┌──
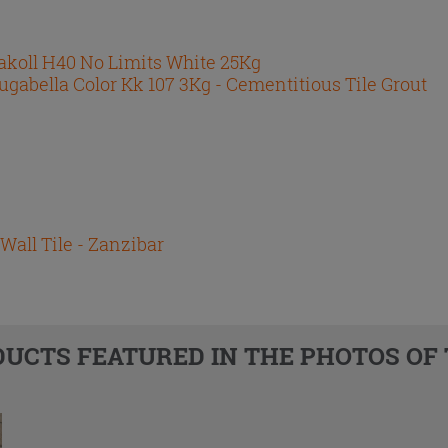
akoll H40 No Limits White 25Kg
ugabella Color Kk 107 3Kg - Cementitious Tile Grout
Wall Tile - Zanzibar
DUCTS FEATURED IN THE PHOTOS OF 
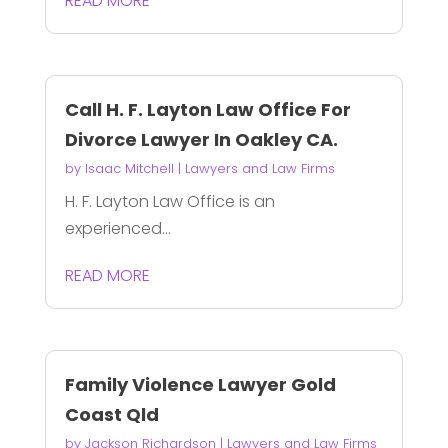
READ MORE
Call H. F. Layton Law Office For
Divorce Lawyer In Oakley CA.
by
Isaac Mitchell
|
Lawyers and Law Firms
H. F. Layton Law Office is an
experienced...
READ MORE
Family Violence Lawyer Gold
Coast Qld
by
Jackson Richardson
|
Lawyers and Law Firms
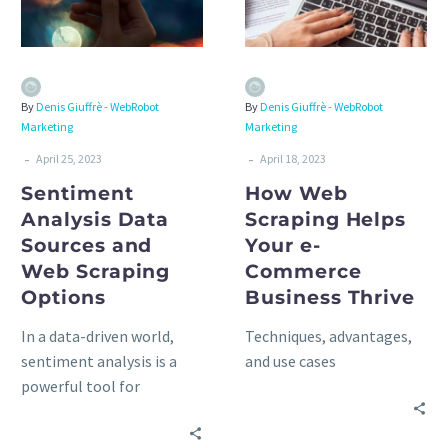
By
Denis Giuffrè - WebRobot
By
Denis Giuffrè - WebRobot
Marketing
Marketing
-
-
April 25, 2023
April 18, 2023
Sentiment
How Web
Analysis Data
Scraping Helps
Sources and
Your e-
Web Scraping
Commerce
Options
Business Thrive
In a data-driven world,
Techniques, advantages,
sentiment analysis is a
and use cases
powerful tool for
understanding public
opinion, emotions, and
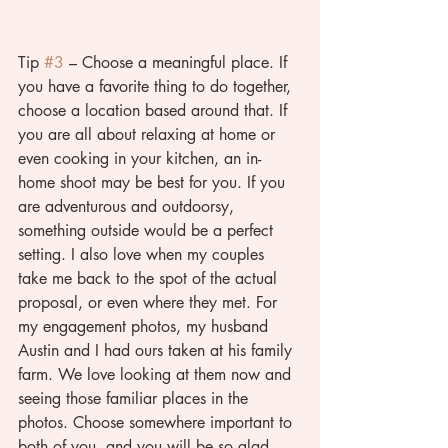
Tip 
#3
 – Choose a meaningful place. If 
you have a favorite thing to do together, 
choose a location based around that. If 
you are all about relaxing at home or 
even cooking in your kitchen, an in-
home shoot may be best for you. If you 
are adventurous and outdoorsy, 
something outside would be a perfect 
setting. I also love when my couples 
take me back to the spot of the actual 
proposal, or even where they met. For 
my engagement photos, my husband 
Austin and I had ours taken at his family 
farm. We love looking at them now and 
seeing those familiar places in the 
photos. Choose somewhere important to 
both of you, and you will be so glad 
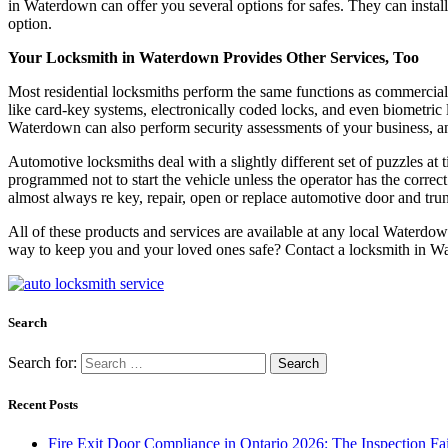
in Waterdown can offer you several options for safes. They can install
option.
Your Locksmith in Waterdown Provides Other Services, Too
Most residential locksmiths perform the same functions as commercial 
like card-key systems, electronically coded locks, and even biometric
Waterdown can also perform security assessments of your business, a
Automotive locksmiths deal with a slightly different set of puzzles at
programmed not to start the vehicle unless the operator has the corr
almost always re key, repair, open or replace automotive door and trun
All of these products and services are available at any local Waterdow
way to keep you and your loved ones safe? Contact a locksmith in Wat
Search
Search for:
Recent Posts
Fire Exit Door Compliance in Ontario 2026: The Inspection Fa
└──
Where the line containing "something outside would be a perfect" appears in the records above, begin copying and continue exactly through the last line, with nothing else; omit every picture.

ANSWER FOR THE TASK>
something outside would be a perfect 
setting. I also love when my couples 
take me back to the spot of the actual 
proposal, or even where they met. For 
my engagement photos, my husband 
Austin and I had ours taken at his family 
farm. We love looking at them now and 
seeing those familiar places in the 
photos. Choose somewhere important to 
both of you, and you will be so glad 
in Waterdown can offer you several options for safes. They can install
option.
Your Locksmith in Waterdown Provides Other Services, Too
Most residential locksmiths perform the same functions as commercial 
like card-key systems, electronically coded locks, and even biometric
Waterdown can also perform security assessments of your business, a
Automotive locksmiths deal with a slightly different set of puzzles at
programmed not to start the vehicle unless the operator has the corr
almost always re key, repair, open or replace automotive door and trun
All of these products and services are available at any local Waterdow
way to keep you and your loved ones safe? Contact a locksmith in Wat
Search
Search for:
Recent Posts
Fire Exit Door Compliance in Ontario 2026: The Inspection Fa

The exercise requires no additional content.